→ TASK PROMPT
Below are records with pictures. Reproduce exactly the lines from the line with "Sign-up to receive" to the line with "cookies are used", inclusive, and leave each picture out.

→ DATASET ENTRIES
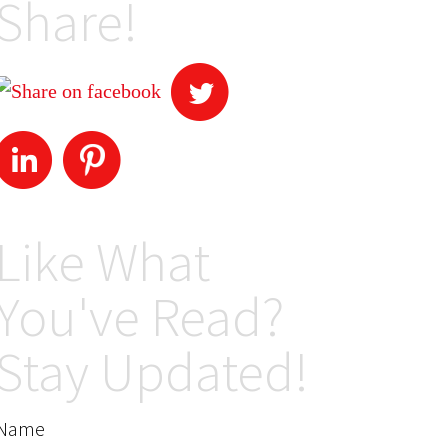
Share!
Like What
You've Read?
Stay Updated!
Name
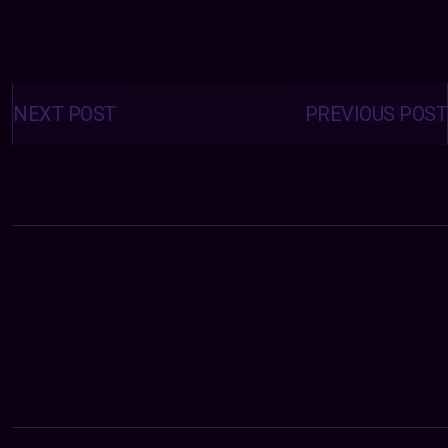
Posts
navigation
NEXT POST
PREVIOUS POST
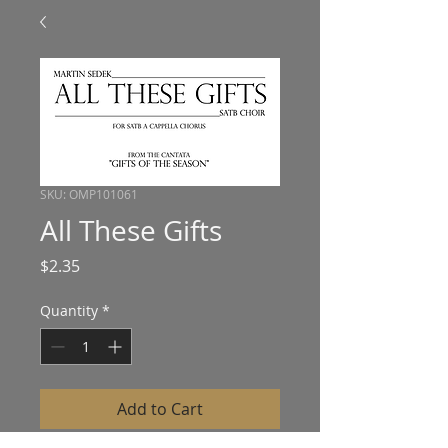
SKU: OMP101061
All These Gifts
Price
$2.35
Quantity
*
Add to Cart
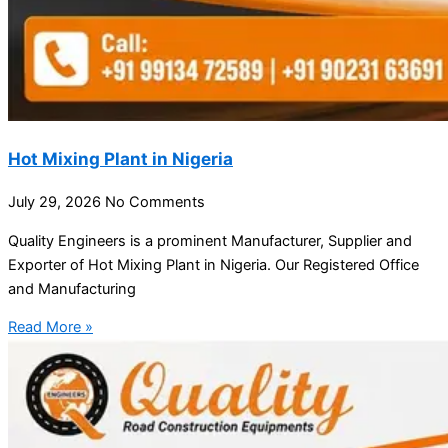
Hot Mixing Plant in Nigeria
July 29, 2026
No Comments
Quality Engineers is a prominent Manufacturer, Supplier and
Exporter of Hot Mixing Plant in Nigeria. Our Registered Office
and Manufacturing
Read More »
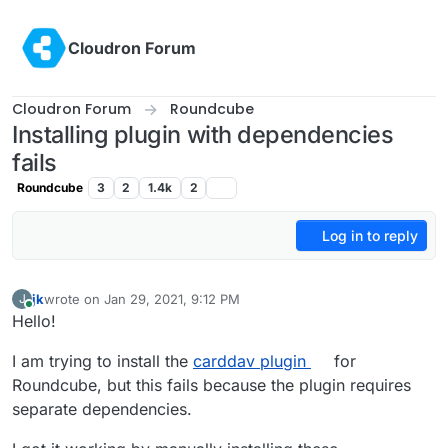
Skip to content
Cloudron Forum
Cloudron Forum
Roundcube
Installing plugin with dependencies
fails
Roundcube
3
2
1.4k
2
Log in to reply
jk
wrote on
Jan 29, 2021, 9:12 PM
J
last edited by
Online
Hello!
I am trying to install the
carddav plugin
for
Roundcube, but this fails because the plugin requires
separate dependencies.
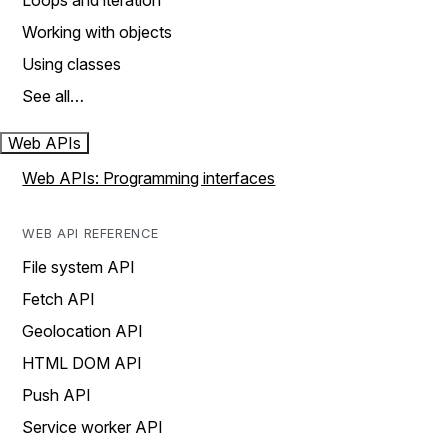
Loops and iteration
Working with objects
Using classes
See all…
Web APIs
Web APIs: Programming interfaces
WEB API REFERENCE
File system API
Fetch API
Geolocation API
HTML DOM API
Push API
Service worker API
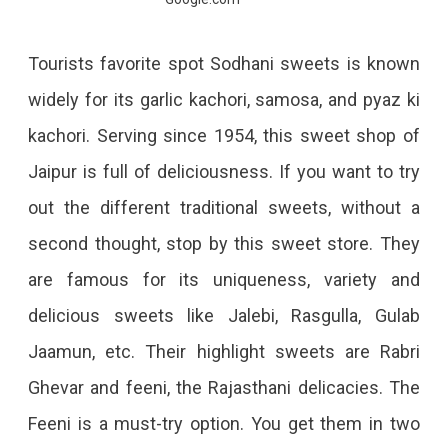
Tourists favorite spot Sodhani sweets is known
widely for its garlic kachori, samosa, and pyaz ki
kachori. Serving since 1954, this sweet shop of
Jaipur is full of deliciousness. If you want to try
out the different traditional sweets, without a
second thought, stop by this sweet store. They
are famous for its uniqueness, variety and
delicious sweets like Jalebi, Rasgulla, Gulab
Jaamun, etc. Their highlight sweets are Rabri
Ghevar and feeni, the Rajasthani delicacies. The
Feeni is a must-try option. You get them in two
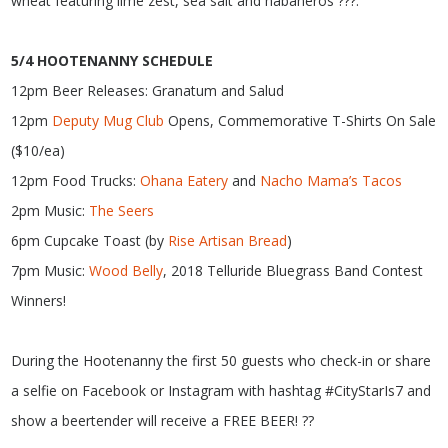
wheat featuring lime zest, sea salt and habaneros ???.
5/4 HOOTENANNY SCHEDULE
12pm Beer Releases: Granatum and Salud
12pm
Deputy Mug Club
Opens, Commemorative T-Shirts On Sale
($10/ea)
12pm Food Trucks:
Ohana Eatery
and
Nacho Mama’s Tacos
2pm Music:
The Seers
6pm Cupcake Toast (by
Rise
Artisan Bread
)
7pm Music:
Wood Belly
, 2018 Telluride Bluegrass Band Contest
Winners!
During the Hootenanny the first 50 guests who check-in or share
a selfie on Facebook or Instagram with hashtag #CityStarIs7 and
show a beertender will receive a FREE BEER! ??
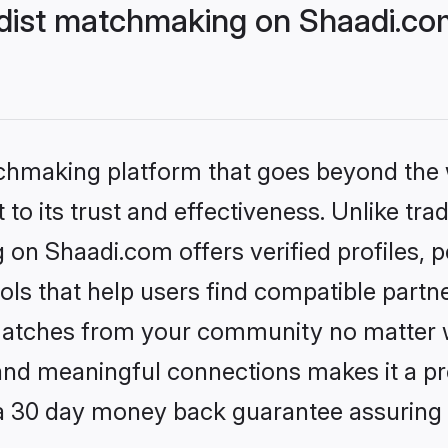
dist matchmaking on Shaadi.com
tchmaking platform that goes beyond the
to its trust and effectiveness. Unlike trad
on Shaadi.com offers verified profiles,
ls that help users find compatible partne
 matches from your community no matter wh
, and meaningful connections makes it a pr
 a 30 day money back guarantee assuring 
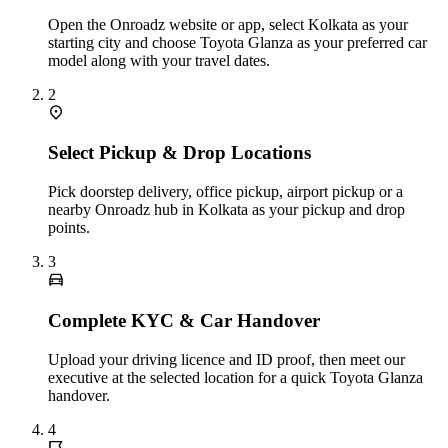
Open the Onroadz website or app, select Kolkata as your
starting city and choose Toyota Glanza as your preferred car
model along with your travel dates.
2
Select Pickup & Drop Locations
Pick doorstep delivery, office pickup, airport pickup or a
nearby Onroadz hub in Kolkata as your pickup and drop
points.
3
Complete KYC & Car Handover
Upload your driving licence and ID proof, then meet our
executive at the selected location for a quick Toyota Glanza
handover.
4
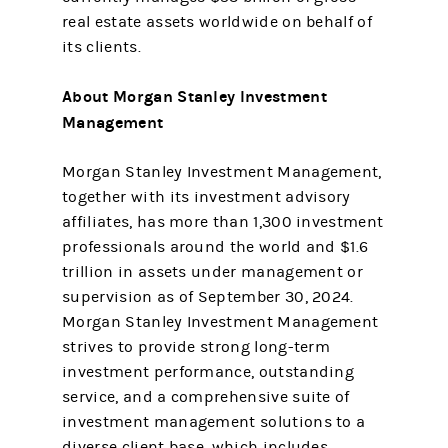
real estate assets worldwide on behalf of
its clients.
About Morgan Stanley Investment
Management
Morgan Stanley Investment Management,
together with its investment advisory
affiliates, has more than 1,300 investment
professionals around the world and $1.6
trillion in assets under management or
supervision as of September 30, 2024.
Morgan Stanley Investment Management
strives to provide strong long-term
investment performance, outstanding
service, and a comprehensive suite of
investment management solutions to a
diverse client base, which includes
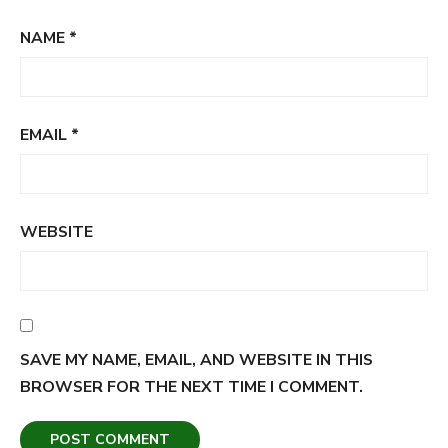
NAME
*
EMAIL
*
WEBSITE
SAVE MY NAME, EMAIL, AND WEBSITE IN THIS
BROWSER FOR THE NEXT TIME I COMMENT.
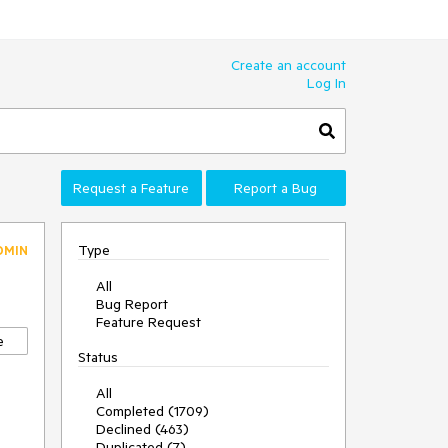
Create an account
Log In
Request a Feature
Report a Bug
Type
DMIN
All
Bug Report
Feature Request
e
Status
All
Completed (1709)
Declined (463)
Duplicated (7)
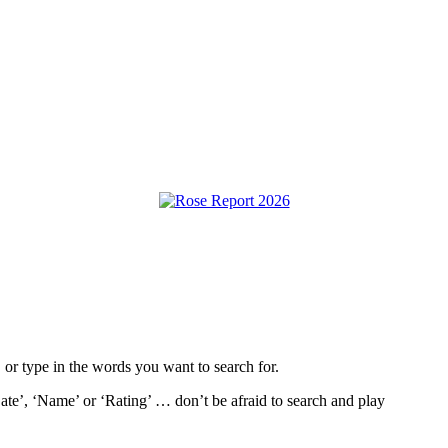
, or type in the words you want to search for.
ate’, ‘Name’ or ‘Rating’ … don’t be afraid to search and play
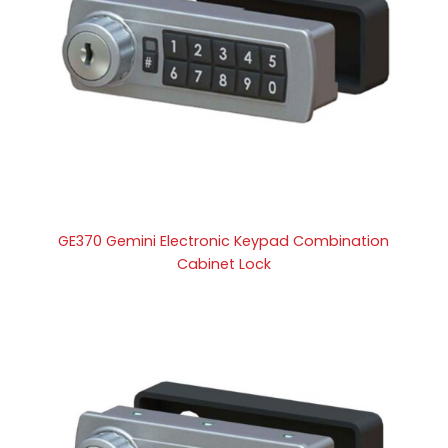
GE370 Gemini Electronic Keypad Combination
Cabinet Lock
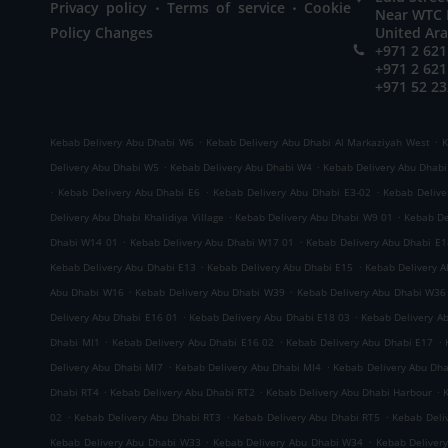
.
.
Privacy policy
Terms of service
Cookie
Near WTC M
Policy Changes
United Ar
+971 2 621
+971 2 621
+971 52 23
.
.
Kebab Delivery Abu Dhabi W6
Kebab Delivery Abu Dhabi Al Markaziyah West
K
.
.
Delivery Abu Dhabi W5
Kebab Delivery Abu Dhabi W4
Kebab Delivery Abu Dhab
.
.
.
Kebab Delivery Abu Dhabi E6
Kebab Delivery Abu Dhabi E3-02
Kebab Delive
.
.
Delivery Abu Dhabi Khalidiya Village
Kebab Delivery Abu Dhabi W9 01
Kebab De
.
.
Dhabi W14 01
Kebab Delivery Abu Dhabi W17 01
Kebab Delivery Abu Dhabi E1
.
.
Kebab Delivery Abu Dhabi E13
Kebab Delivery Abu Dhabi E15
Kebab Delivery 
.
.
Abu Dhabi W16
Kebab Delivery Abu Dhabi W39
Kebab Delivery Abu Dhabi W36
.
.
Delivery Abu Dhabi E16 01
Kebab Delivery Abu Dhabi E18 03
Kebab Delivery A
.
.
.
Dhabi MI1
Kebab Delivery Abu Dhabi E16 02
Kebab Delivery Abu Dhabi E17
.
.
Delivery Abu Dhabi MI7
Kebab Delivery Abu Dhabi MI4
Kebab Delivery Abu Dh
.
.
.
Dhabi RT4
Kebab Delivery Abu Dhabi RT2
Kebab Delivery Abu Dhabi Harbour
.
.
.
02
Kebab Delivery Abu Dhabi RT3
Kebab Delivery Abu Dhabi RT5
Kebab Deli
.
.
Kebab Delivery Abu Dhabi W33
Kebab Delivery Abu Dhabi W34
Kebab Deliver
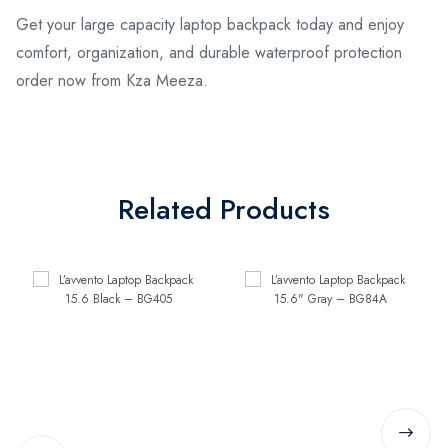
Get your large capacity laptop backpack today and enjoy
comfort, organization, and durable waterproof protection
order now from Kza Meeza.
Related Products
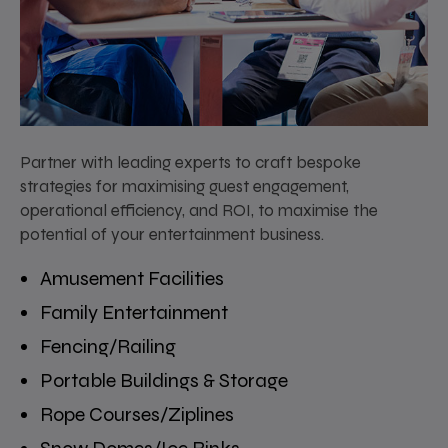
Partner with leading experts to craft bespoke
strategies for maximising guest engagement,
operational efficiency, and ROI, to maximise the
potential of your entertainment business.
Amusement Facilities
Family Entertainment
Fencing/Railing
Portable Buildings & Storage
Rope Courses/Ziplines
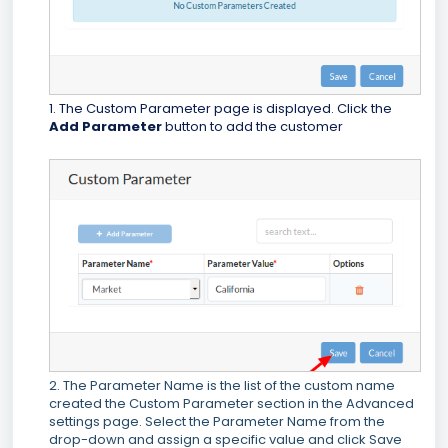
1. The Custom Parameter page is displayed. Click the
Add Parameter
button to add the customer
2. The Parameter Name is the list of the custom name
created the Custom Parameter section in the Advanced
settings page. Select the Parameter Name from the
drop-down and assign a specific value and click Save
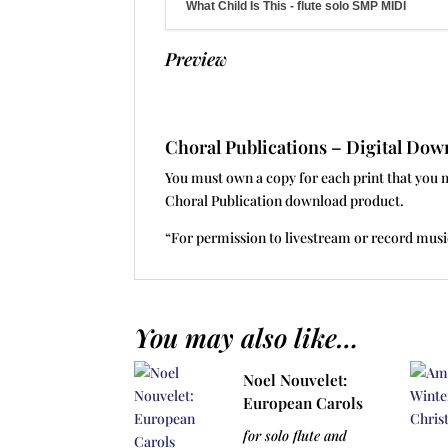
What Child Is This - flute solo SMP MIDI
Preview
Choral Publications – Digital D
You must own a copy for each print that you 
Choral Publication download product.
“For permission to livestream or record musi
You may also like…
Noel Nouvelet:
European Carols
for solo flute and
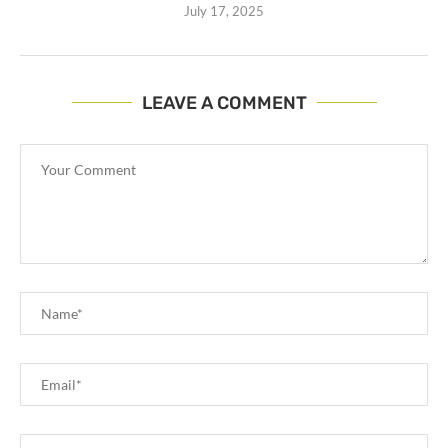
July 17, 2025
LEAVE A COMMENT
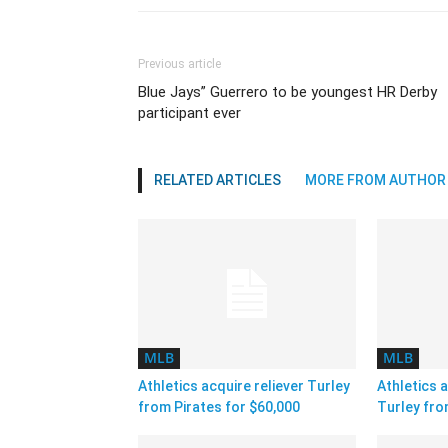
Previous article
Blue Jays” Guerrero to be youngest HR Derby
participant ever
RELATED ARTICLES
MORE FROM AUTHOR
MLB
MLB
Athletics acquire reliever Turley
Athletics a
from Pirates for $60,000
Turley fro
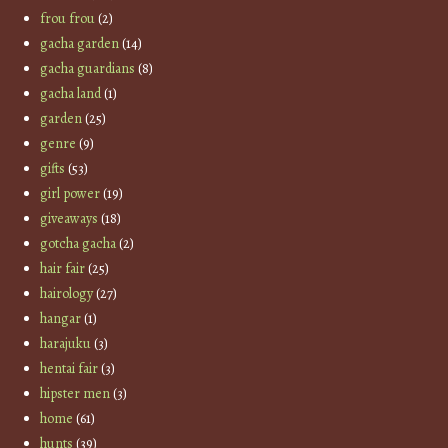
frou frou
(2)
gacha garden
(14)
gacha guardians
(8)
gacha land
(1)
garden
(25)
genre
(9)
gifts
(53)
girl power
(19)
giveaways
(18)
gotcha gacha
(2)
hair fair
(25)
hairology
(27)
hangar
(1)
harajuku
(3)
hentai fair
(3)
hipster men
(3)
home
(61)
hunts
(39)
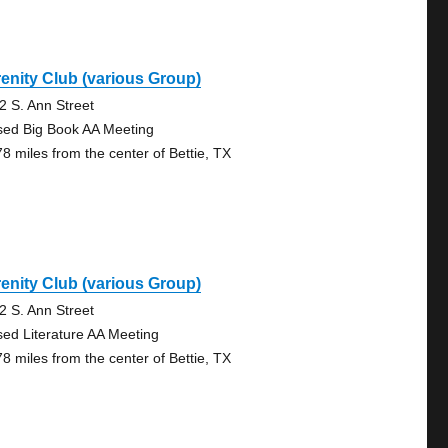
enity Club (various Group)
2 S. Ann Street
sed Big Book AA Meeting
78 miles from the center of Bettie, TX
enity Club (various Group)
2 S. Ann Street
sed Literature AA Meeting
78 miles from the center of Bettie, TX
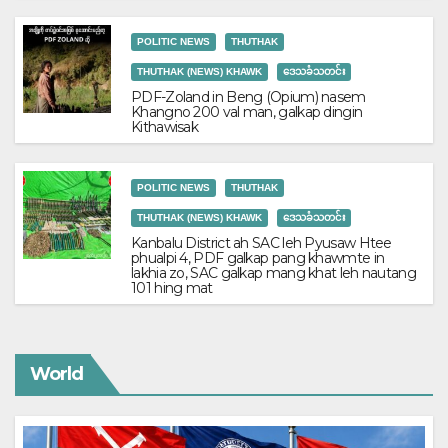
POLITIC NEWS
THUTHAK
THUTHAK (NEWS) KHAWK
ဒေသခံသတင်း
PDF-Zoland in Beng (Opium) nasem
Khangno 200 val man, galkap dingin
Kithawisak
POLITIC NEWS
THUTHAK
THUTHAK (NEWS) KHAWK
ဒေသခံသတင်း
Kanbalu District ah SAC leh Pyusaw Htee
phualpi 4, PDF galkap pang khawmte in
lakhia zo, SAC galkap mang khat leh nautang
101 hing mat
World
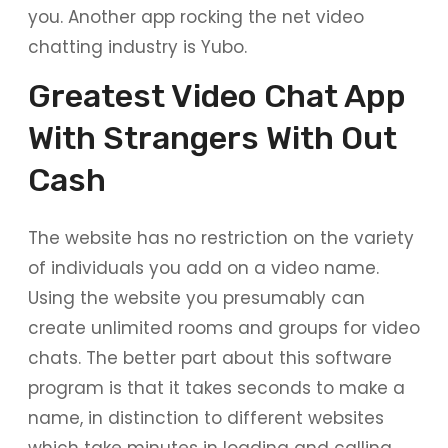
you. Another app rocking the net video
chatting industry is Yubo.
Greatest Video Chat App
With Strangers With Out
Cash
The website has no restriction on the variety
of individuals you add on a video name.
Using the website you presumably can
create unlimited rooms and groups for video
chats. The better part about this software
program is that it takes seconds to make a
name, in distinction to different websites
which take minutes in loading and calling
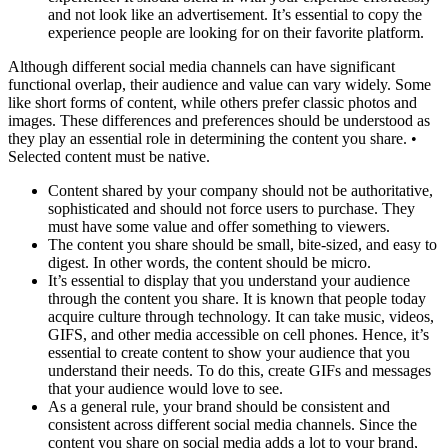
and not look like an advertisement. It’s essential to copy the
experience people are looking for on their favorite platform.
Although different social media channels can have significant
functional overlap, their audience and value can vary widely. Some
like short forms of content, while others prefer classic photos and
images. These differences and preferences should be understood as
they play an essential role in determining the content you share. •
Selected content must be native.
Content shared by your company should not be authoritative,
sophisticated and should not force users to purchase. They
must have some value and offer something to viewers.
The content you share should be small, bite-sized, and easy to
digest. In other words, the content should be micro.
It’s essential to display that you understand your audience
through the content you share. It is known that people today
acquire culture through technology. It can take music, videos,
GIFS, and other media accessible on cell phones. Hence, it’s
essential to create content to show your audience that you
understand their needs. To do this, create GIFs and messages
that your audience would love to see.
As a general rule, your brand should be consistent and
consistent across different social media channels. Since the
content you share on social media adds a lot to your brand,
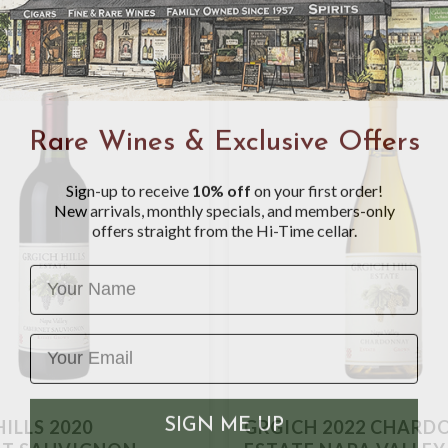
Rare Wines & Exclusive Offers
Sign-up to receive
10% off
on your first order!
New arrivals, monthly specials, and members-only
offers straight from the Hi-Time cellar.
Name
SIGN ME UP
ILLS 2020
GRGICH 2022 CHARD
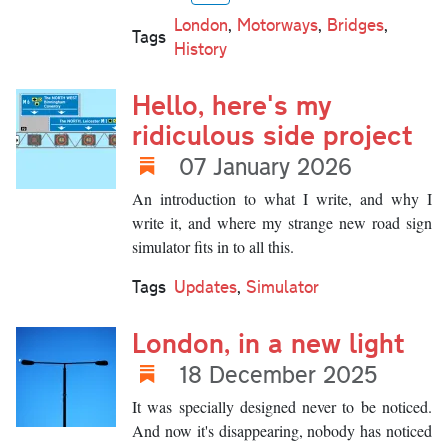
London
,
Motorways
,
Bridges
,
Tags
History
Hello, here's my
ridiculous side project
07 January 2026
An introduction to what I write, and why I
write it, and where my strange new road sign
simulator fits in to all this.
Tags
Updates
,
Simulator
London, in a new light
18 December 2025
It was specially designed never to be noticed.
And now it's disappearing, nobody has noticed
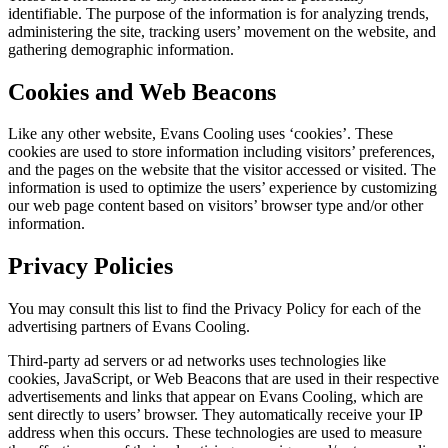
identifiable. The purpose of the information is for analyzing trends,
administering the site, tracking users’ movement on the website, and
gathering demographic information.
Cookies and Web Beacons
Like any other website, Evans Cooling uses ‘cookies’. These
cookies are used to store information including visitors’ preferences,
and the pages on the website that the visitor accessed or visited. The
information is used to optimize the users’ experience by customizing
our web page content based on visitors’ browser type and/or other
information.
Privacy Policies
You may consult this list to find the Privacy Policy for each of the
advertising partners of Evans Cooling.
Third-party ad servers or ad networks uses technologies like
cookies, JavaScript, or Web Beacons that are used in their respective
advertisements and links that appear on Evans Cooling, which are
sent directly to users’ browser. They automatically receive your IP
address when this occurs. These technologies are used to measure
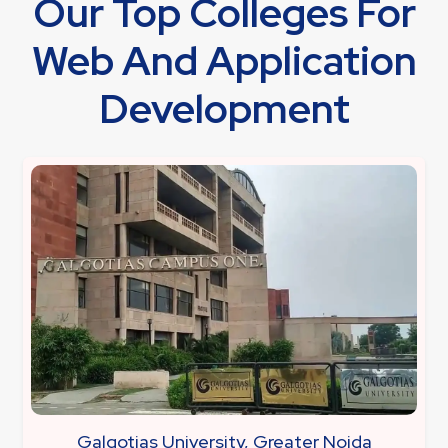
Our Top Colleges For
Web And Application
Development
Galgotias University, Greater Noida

→ OUTPUT OF THE EXERCISE
Sign-up to receive
10% off
on your first order!
New arrivals, monthly specials, and members-only
offers straight from the Hi-Time cellar.
Name
SIGN ME UP
ILLS 2020
GRGICH 2022 CHARD
London
,
Motorways
,
Bridges
,
Tags
History
Hello, here's my
ridiculous side project
07 January 2026
An introduction to what I write, and why I
write it, and where my strange new road sign
simulator fits in to all this.
Tags
Updates
,
Simulator
London, in a new light
18 December 2025
It was specially designed never to be noticed.
And now it's disappearing, nobody has noticed
identifiable. The purpose of the information is for analyzing trends,
administering the site, tracking users’ movement on the website, and
gathering demographic information.
Cookies and Web Beacons
Like any other website, Evans Cooling uses ‘cookies’. These
cookies are used to store information including visitors’ preferences,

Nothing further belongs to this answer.